Farming for Success
Even if you understand your vineyard down to the last microbe, you must still decide how you plan to farm your vineyard. Farming methods vary, but the three most important for grape growers are organic, biodynamic, and sustainable approaches.
The organic approach, at its most basic level, shuns the use of any synthetic insecticides, fungicides, and fertilizers in the cultivation of a vineyard. Philosophically, organic growers seek to preserve the delicate ecosystem of which they are stewards, safeguarding the health of the land as well as the health of consumers.
As such, organic growers only use compost and cover crops to fertilize. In order to maintain an ecological balance in the vineyard, spiders and ladybugs manage pests; owls and hawks manage grape-hungry birds, such as starlings. However, growers are still free to use fungicides based in copper and sulfur if they deem them appropriate.
Wines labeled organic have been certified by a government body, and what constitutes an organic wine varies from country to country. For example, a wine labeled organic in the United States cannot contain added sulfites. Wines that do have some added sulfites but were otherwise farmed organically can be labeled as “wine made from organic grapes.”
This is the most spiritual of the farming approaches covered in this chapter. Biodynamic growers attempt to understand the biological rhythms of the earth and apply such understanding to vineyard operations. For example, much like lunar forces control the tides of the ocean, these same forces exert an influence over grapevine physiology. At Grgich Hills Estate in Napa Valley, harvest is halted on days when these lunar forces pull water up into the vine, diluting the grapes.

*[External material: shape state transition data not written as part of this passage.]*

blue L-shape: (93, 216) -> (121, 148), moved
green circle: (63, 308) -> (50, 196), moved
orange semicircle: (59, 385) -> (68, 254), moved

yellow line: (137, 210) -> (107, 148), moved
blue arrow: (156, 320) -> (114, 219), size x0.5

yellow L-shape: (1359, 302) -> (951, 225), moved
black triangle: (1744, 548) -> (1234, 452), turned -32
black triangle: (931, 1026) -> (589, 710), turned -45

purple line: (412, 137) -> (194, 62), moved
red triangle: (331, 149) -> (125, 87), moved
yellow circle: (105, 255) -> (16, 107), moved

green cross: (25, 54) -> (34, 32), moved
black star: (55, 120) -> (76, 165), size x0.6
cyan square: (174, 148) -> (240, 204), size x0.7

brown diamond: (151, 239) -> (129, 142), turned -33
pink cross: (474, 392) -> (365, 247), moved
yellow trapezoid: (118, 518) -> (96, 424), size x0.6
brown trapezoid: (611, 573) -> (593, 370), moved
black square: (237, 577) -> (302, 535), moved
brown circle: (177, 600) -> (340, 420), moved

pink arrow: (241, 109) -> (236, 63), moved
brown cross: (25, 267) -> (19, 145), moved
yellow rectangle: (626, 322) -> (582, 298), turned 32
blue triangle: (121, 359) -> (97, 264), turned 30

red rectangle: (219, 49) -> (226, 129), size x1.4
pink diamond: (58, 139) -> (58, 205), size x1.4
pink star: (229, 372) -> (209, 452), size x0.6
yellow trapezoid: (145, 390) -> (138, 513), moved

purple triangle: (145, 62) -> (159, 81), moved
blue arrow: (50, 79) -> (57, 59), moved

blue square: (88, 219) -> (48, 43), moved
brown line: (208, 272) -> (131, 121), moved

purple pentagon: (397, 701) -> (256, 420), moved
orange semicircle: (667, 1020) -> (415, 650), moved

Like organic farmers, biodynamic farmers can combat fungus and nurture healthy soil by applying sprays and compost, but these must be provided by the Josephine Porter Institute in Virginia. Hawks and owls are also the friends of biodynamic farmers. Biodynamic certifications are available, though not by any government agency.
Practitioners of sustainable agriculture have goals virtually identical to those of organic and biodynamic farmers. The key difference is that sustainable farmers have no guidelines to follow. They can literally assess every farming technique on its own terms. They might choose to have goats eat the nitrogen-generating cover crops between the vines, not because they must, but because they have decided that the exhaust generated by using mechanical mowers is too damaging to the ecosystem they are trying to keep in balance.